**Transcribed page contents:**
....
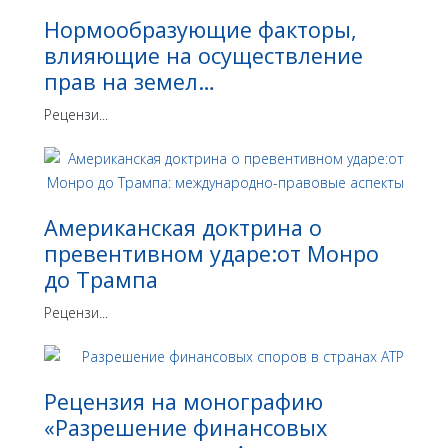
Нормообразующие факторы,
влияющие на осуществление
прав на земел…
Рецензи...
Американская доктрина о
превентивном ударе:от Монро
до Трампа
Рецензи...
Рецензия на монографию
«Разрешение финансовых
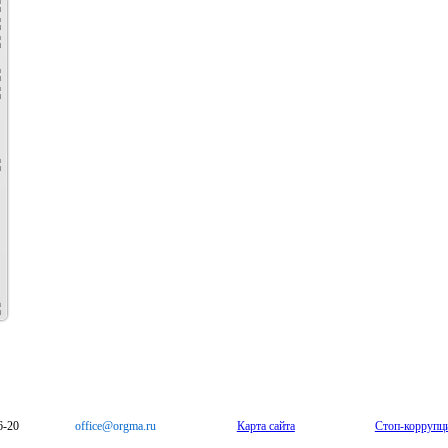
6-20
office@orgma.ru
Карта сайта
Стоп-коррупц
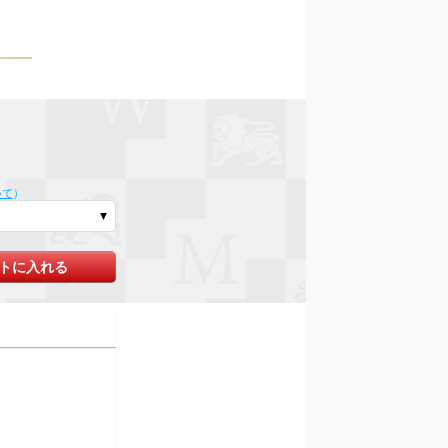
いて
）
トに入れる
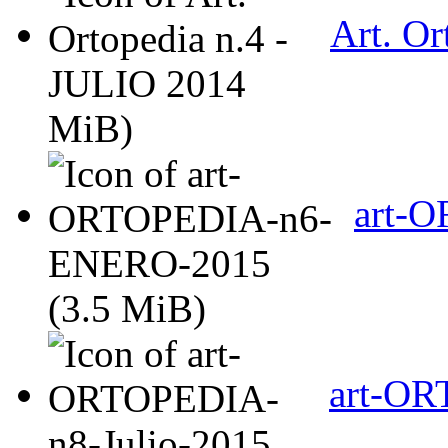
Art. Or
MiB)
art-
(3.5 MiB)
art-OR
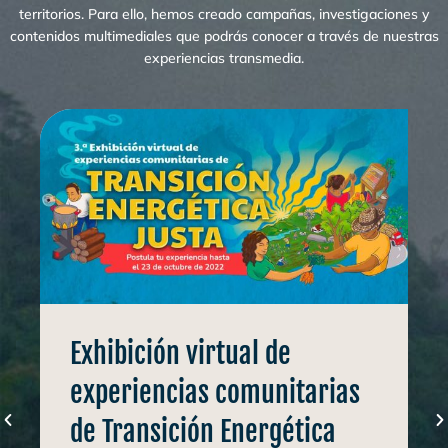
territorios. Para ello, hemos creado campañas, investigaciones y
contenidos multimediales que podrás conocer a través de nuestras
experiencias transmedia.
Exhibición virtual de
experiencias comunitarias
de Transición Energética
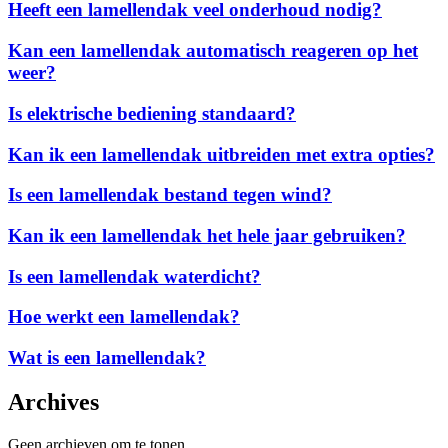
Heeft
Heeft een lamellendak veel onderhoud nodig?
montage
een
van
lamellendak
Kan
Kan een lamellendak automatisch reageren op het
een
veel
een
lamellendak?
weer?
onderhoud
lamellendak
nodig?
automatisch
Is
Is elektrische bediening standaard?
reageren
elektrische
op
bediening
Kan
Kan ik een lamellendak uitbreiden met extra opties?
het
standaard?
ik
weer?
een
Is
Is een lamellendak bestand tegen wind?
lamellendak
een
uitbreiden
lamellendak
Kan
Kan ik een lamellendak het hele jaar gebruiken?
met
bestand
ik
extra
tegen
een
Is
Is een lamellendak waterdicht?
opties?
wind?
lamellendak
een
het
lamellendak
Hoe
Hoe werkt een lamellendak?
hele
waterdicht?
werkt
jaar
een
Wat
Wat is een lamellendak?
gebruiken?
lamellendak?
is
een
Archives
lamellendak?
Geen archieven om te tonen.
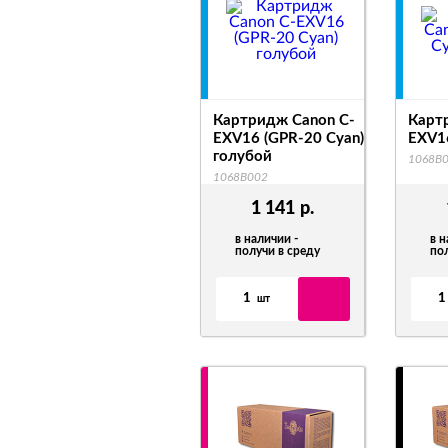
Картридж Canon C-
Карт
EXV16 (GPR-20 Cyan)
EXV1
голубой
1068B
1068B002
1 141
р.
в наличии -
в н
получи в среду
по
1
1
шт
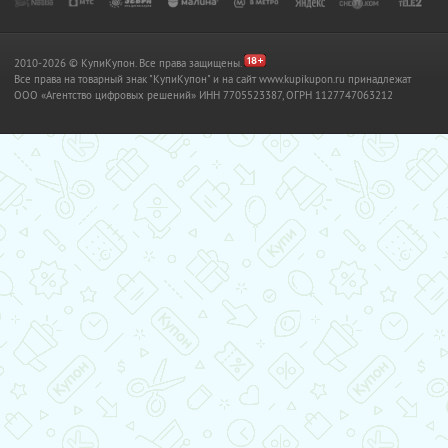
2010-2026 © КупиКупон. Все права защищены.
Все права на товарный знак "КупиКупон" и на сайт www.kupikupon.ru принадлежат
OOO «Агентство цифровых решений» ИНН 7705523387, ОГРН 1127747063212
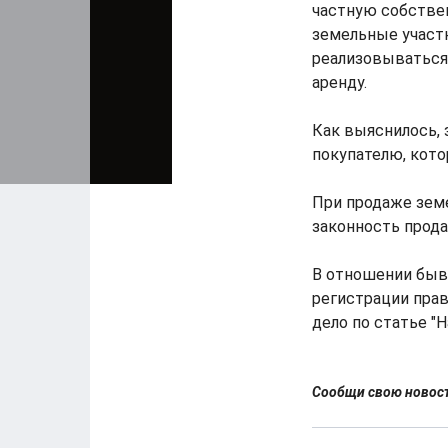
частную собствен
земельные участк
реализовываться
аренду.
Как выяснилось, 
покупателю, кото
При продаже земе
законность прода
В отношении быв
регистрации пра
дело по статье "
Сообщи свою ново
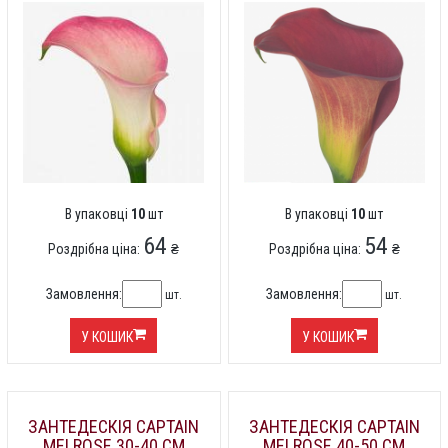
В упаковці
10
шт
В упаковці
10
шт
64
54
Роздрібна ціна:
₴
Роздрібна ціна:
₴
Замовлення:
Замовлення:
шт.
шт.
У КОШИК
У КОШИК
ЗАНТЕДЕСКІЯ CAPTAIN
ЗАНТЕДЕСКІЯ CAPTAIN
MELROSE 30-40 СМ
MELROSE 40-50 СМ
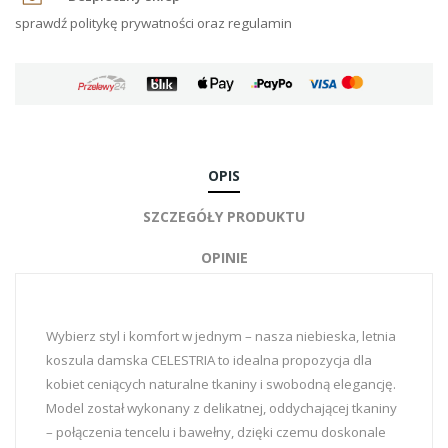
sprawdź politykę prywatności oraz regulamin
OPIS
SZCZEGÓŁY PRODUKTU
OPINIE
Wybierz styl i komfort w jednym – nasza niebieska, letnia
koszula damska CELESTRIA to idealna propozycja dla
kobiet ceniących naturalne tkaniny i swobodną elegancję.
Model został wykonany z delikatnej, oddychającej tkaniny
– połączenia tencelu i bawełny, dzięki czemu doskonale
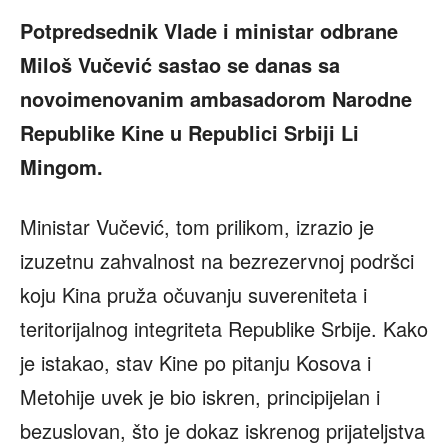
Potpredsednik Vlade i ministar odbrane
Miloš Vučević sastao se danas sa
novoimenovanim ambasadorom Narodne
Republike Kine u Republici Srbiji Li
Mingom.
Ministar Vučević, tom prilikom, izrazio je
izuzetnu zahvalnost na bezrezervnoj podršci
koju Kina pruža očuvanju suvereniteta i
teritorijalnog integriteta Republike Srbije. Kako
je istakao, stav Kine po pitanju Kosova i
Metohije uvek je bio iskren, principijelan i
bezuslovan, što je dokaz iskrenog prijateljstva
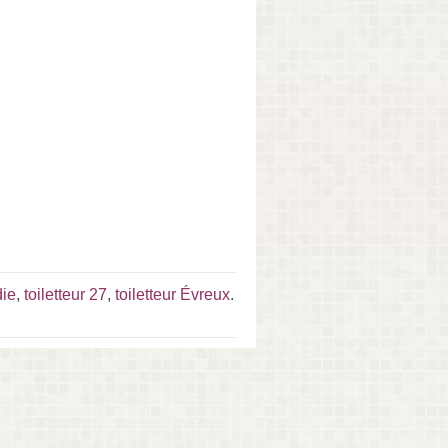
die
,
toiletteur 27
,
toiletteur Évreux
.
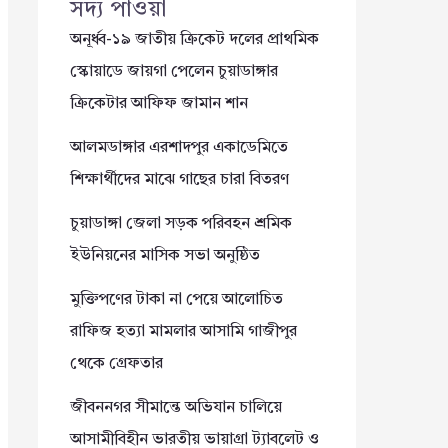
সদ্য পাওয়া
অনূর্ধ্ব-১৯ জাতীয় ক্রিকেট দলের প্রাথমিক
স্কোয়াডে জায়গা পেলেন চুয়াডাঙ্গার
ক্রিকেটার আফিফ জামান শান
আলমডাঙ্গার এরশাদপুর একাডেমিতে
শিক্ষার্থীদের মাঝে গাছের চারা বিতরণ
চুয়াডাঙ্গা জেলা সড়ক পরিবহন শ্রমিক
ইউনিয়নের মাসিক সভা অনুষ্ঠিত
মুক্তিপণের টাকা না পেয়ে আলোচিত
রাফিজ হত্যা মামলার আসামি গাজীপুর
থেকে গ্রেফতার
জীবননগর সীমান্তে অভিযান চালিয়ে
আসামীবিহীন ভারতীয় ভায়াগ্রা ট্যাবলেট ও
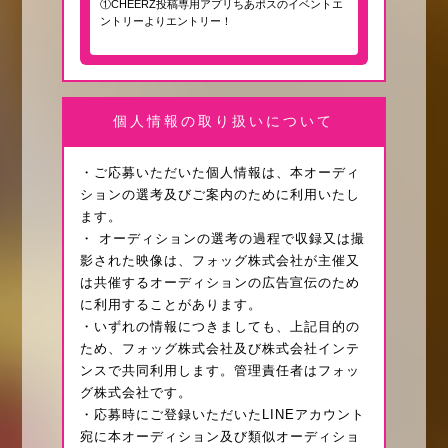
①CHEERZ投稿専用アプリちあポスのイベントエ
ントリーよりエントリー！
個人情報の取り扱いについて
・ご応募いただいた個人情報は、本オーディ
ションの選考及びご案内のために利用いたし
ます。
・ オーディションの選考の過程で収録又は撮
影された映像は、フォッグ株式会社が主催又
は共催するオーディションの広告宣伝のため
に利用することがあります。
・いずれの情報につきましても、上記目的の
ため、フォッグ株式会社及び株式会社インテ
ンスで共同利用します。管理責任者はフォッ
グ株式会社です。
・応募時にご登録いただいたLINEアカウント
宛に本オーディション及び類似オーディショ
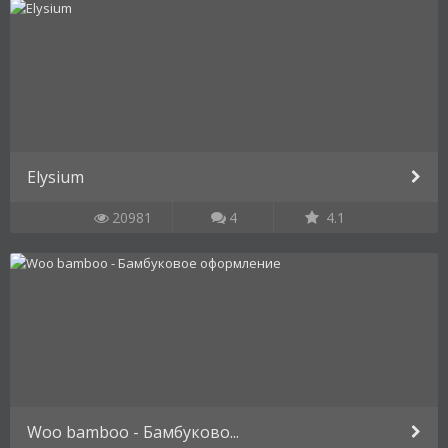
Elysium
20981
4
4.1
Woo bamboo - Бамбуково...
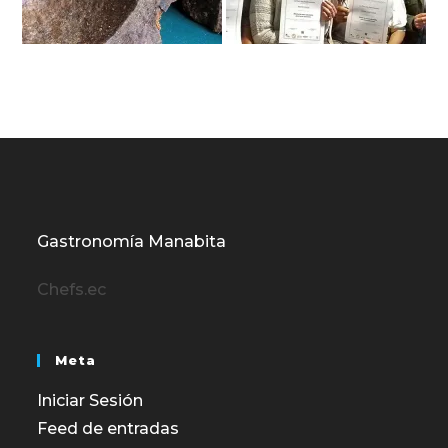
Gastronomía Manabita
Chefs.ec
Meta
Iniciar Sesión
Feed de entradas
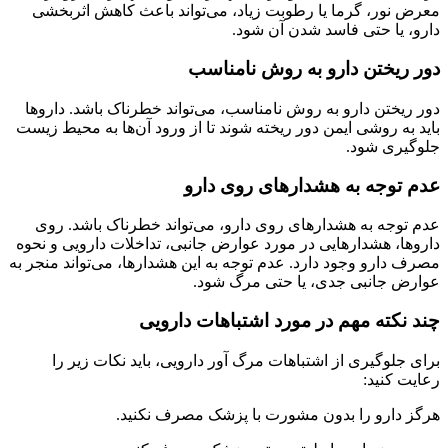
معرض نور، گرما یا رطوبت زیاد، می‌تواند باعث کاهش اثربخشی
دارو، یا حتی فاسد شدن آن شود.
دور ریختن دارو به روش نامناسب
دور ریختن دارو به روش نامناسب، می‌تواند خطرناک باشد. داروها
باید به روشی ایمن دور ریخته شوند تا از ورود آن‌ها به محیط زیست
جلوگیری شود.
عدم توجه به هشدارهای روی دارو
عدم توجه به هشدارهای روی دارو، می‌تواند خطرناک باشد. روی
داروها، هشدارهایی در مورد عوارض جانبی، تداخلات دارویی و نحوه
مصرف دارو وجود دارد. عدم توجه به این هشدارها، می‌تواند منجر به
عوارض جانبی جدی، یا حتی مرگ شود.
چند نکته مهم در مورد اشتباهات دارویی
برای جلوگیری از اشتباهات مرگ آور دارویی، باید نکات زیر را
رعایت کنید:
هرگز دارو را بدون مشورت با پزشک مصرف نکنید.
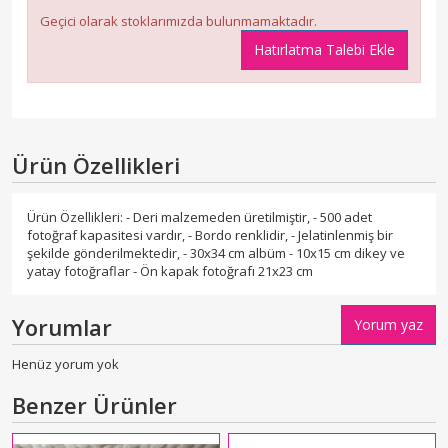
Geçici olarak stoklarımızda bulunmamaktadır.
Hatırlatma Talebi Ekle
Ürün Özellikleri
Ürün Özellikleri: - Deri malzemeden üretilmiştir, - 500 adet
fotoğraf kapasitesi vardır, - Bordo renklidir, - Jelatinlenmiş bir
şekilde gönderilmektedir, - 30x34 cm albüm - 10x15 cm dikey ve
yatay fotoğraflar - Ön kapak fotoğrafı 21x23 cm
Yorumlar
Yorum yaz
Henüz yorum yok
Benzer Ürünler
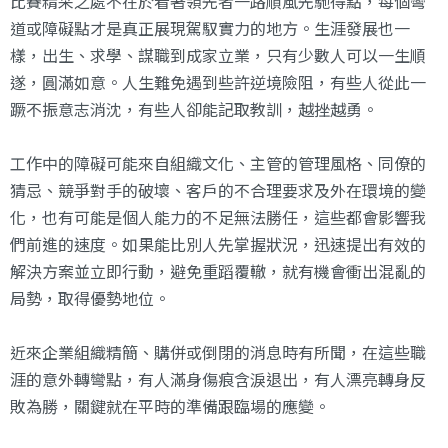
比賽精采之處不在於看著領先者一路順風先馳得點，每個彎
道或障礙點才是真正展現駕馭實力的地方。生涯發展也一
樣，出生、求學、謀職到成家立業，只有少數人可以一生順
遂，圓滿如意。人生難免遇到些許逆境險阻，有些人從此一
蹶不振意志消沈，有些人卻能記取教訓，越挫越勇。
工作中的障礙可能來自組織文化、主管的管理風格、同僚的
猜忌、競爭對手的破壞、客戶的不合理要求及外在環境的變
化，也有可能是個人能力的不足無法勝任，這些都會影響我
們前進的速度。如果能比別人先掌握狀況，迅速提出有效的
解決方案並立即行動，避免重蹈覆轍，就有機會衝出混亂的
局勢，取得優勢地位。
近來企業組織精簡、購併或倒閉的消息時有所聞，在這些職
涯的意外轉彎點，有人滿身傷痕含淚退出，有人漂亮轉身反
敗為勝，關鍵就在平時的準備跟臨場的應變。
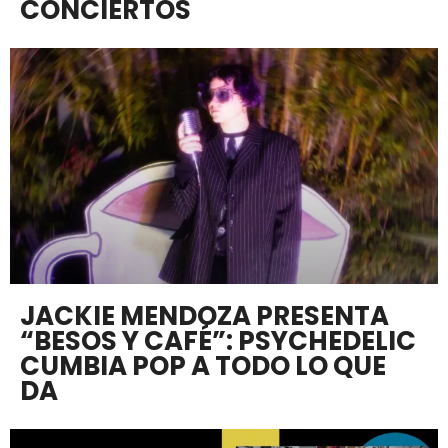
CONCIERTOS
JACKIE MENDOZA PRESENTA
“BESOS Y CAFÉ”: PSYCHEDELIC
CUMBIA POP A TODO LO QUE
DA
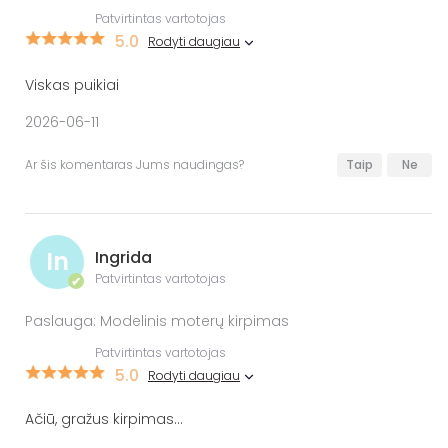
Patvirtintas vartotojas
5.0
Rodyti daugiau
Viskas puikiai
2026-06-11
Ar šis komentaras Jums naudingas?
Taip
Ne
In
Ingrida
Patvirtintas vartotojas
✔
Paslauga: Modelinis moterų kirpimas
Patvirtintas vartotojas
5.0
Rodyti daugiau
Ačiū, gražus kirpimas...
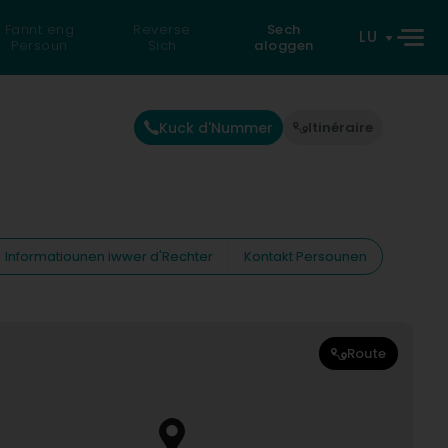
Fannt eng
Reverse
Sech
LU
Persoun
Sich
aloggen
Kuck d'Nummer
Itinéraire
Informatiounen iwwer d'Rechter
Kontakt Persounen
Route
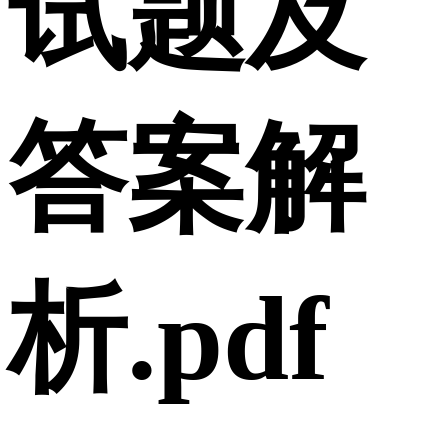
试题及
答案解
析.pdf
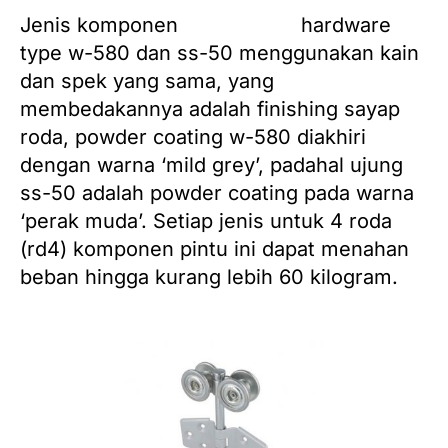
Jenis komponen
pintu garasi
hardware
type w-580 dan ss-50 menggunakan kain
dan spek yang sama, yang
membedakannya adalah finishing sayap
roda, powder coating w-580 diakhiri
dengan warna ‘mild grey’, padahal ujung
ss-50 adalah powder coating pada
warna
‘perak muda’.
Setiap jenis untuk 4 roda
(rd4) komponen pintu ini dapat menahan
beban hingga kurang lebih 60 kilogram.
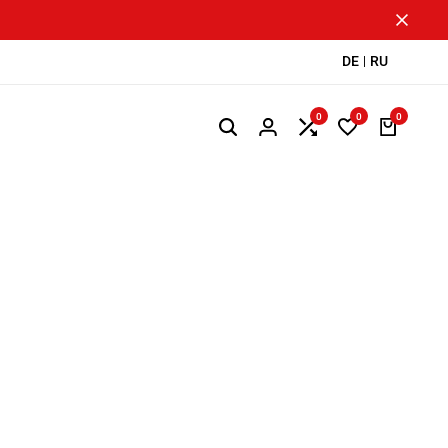
DE
RU
0
0
0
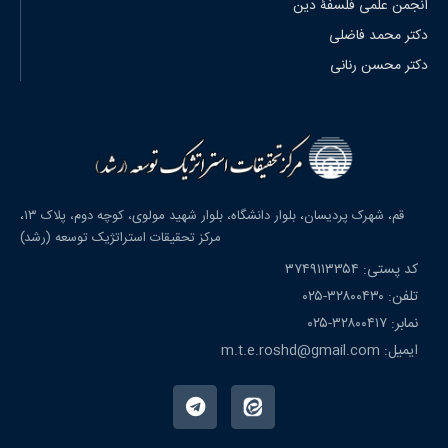
انجمن علمی فلسفۀ دین
دکتر محمد فاضلی
دکتر محسن رنانی
قم، شهرک پردیسان، بلوار دانشگاه، بلوار شهید مولوی، کوچه دوم، پلاک ۱۳،
مرکز تحقیقات استراتژیک توسعه (رشد)
کد پستی: ۳۷۴۹۱۱۳۳۵۴
تلفن: ۳۲۸۰۰۴۳۰-۰۲۵
نمابر: ۳۲۸۰۰۴۱۷-۰۲۵
ایمیل: m.t.e.roshd@gmail.com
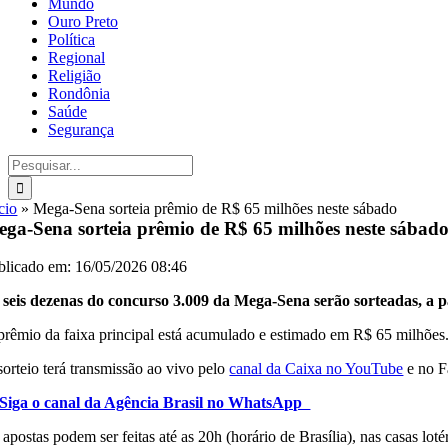
Mundo
Ouro Preto
Política
Regional
Religião
Rondônia
Saúde
Segurança
Buscar
resultados
para:
cio
»
Mega-Sena sorteia prêmio de R$ 65 milhões neste sábado
ga-Sena sorteia prêmio de R$ 65 milhões neste sábad
blicado em: 16/05/2026 08:46
 seis dezenas do concurso 3.009 da Mega-Sena serão sorteadas, a pa
prêmio da faixa principal está acumulado e estimado em R$ 65 milhões
sorteio terá transmissão ao vivo pelo
canal da Caixa no YouTube
e no F
Siga o canal da Agência Brasil no WhatsApp
apostas podem ser feitas até as 20h (horário de Brasília), nas casas lot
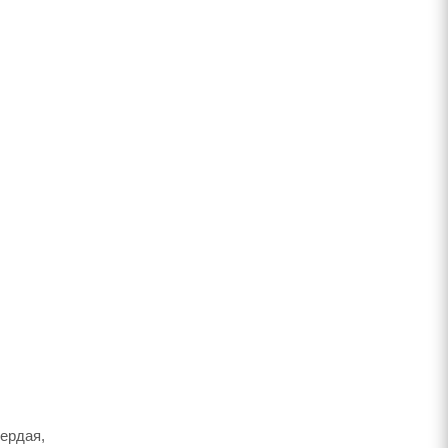
ердая,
....
**TO DO:** Where a line of the data holds "نامناسب", show that line.

**EXPECTED ANSWER:**
دور ریختن دارو به روش نامناسب
دور ریختن دارو به روش نامناسب، می‌تواند خطرناک باشد. داروها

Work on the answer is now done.